Published 8 September 2021
Though miso has increased in popularity over the last few years, it remains a bit of a kitchen enigma. Maybe you’ve seen it on the menu at a Japanese restaurant in the form of a cloudy, salty soup or found it in the recipe list of a vegan pasta recipe. Maybe you innocently bought a bag of it for said recipe but never really knew what to do with the rest of it, so it sat languishing in the back of your fridge.
I had a housemate once who routinely asked me: “What do I do with this miso stuff again?” If you’re anything like that housemate, I’m here to tell you that miso is the flavour bomb ingredient missing from your vegan cooking.
Miso is a fermented soybean paste packed with probiotics. It’s made with a mixture of soybeans and kōji. Kōji, or Aspergillus oryzae, is a kind of mould that’s sprinkled on rice, barley, or soybeans, and left to ferment. The resulting fermented product is also called kōji — just to confuse everyone. The different kinds of kōji (rice, barley, soybean, or other grains) produce different kinds of miso.
Red miso is often made with barley or wheat kōji and has a long fermentation process to produce a funky, dark paste. It’s intense. It’s used in miso soup and other Japanese recipes where miso is the key flavour. Yellow miso falls somewhere in the middle of the miso-intensity scale. It’s also made from barley and soybeans. but isn’t fermented for as long as the red variety.
White miso, also known as shiro miso, is made with rice kōji and is fermented for a shorter time than the others. It’s milder and sweeter than its miso siblings, making it more versatile and perfect for miso-beginners.
It’s the kind I keep in my fridge and use most often — I go through at least a packet a fortnight. It doesn’t overwhelm other flavours, and the taste isn’t obvious in the final dish. Think of it as a natural flavour enhancer.
When I first removed animal products from my diet, I craved some of the meaty meals I used to eat. I eventually realised that I wasn’t missing the animal products themselves — I was just missing the flavour of those foods. I was missing umami.

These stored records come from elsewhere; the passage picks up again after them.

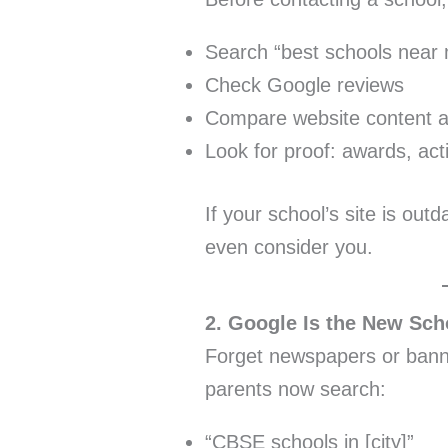
Search “best schools near
Check Google reviews
Compare website content and
Look for proof: awards, acti
If your school’s site is out
even consider you.
2. Google Is the New Sch
Forget newspapers or banne
parents now search:
“CBSE schools in [city]”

Umami, or the fifth taste, has been talked about a lot in the food world over the past few years. The flavour can be described as savouriness. Think parmesan, seared steak, tomatoes, mushrooms, soy sauce, or nutritional yeast. It’s a deep, rich flavour that our taste buds crave, and it can be lacking in vegan cooking.
Miso just so happens to be bursting with umami flavour. It’s also salty, tangy, and slightly sweet. It packs a punch, and a little goes a long way.
Often, I’ll only use about a tablespoon of white miso in a recipe to enhance the flavour of the dish, but if I want to really taste the miso, I’ll slowly add more until it tastes just the way I want. Play around with it in different recipes and experiment.
The most obvious use for miso in cooking is to enhance the savouriness of “meaty” dishes. Add a spoonful to a simmering lentil bolognese, or baste portobello mushrooms in a buttery miso sauce while roasting or pan-frying them. Mix some into your vegan shepherd’s pie “mince”, or add to a marinade to make vegan tofu bacon.
Wherever there’s meaty flavour, miso will only make it more delicious.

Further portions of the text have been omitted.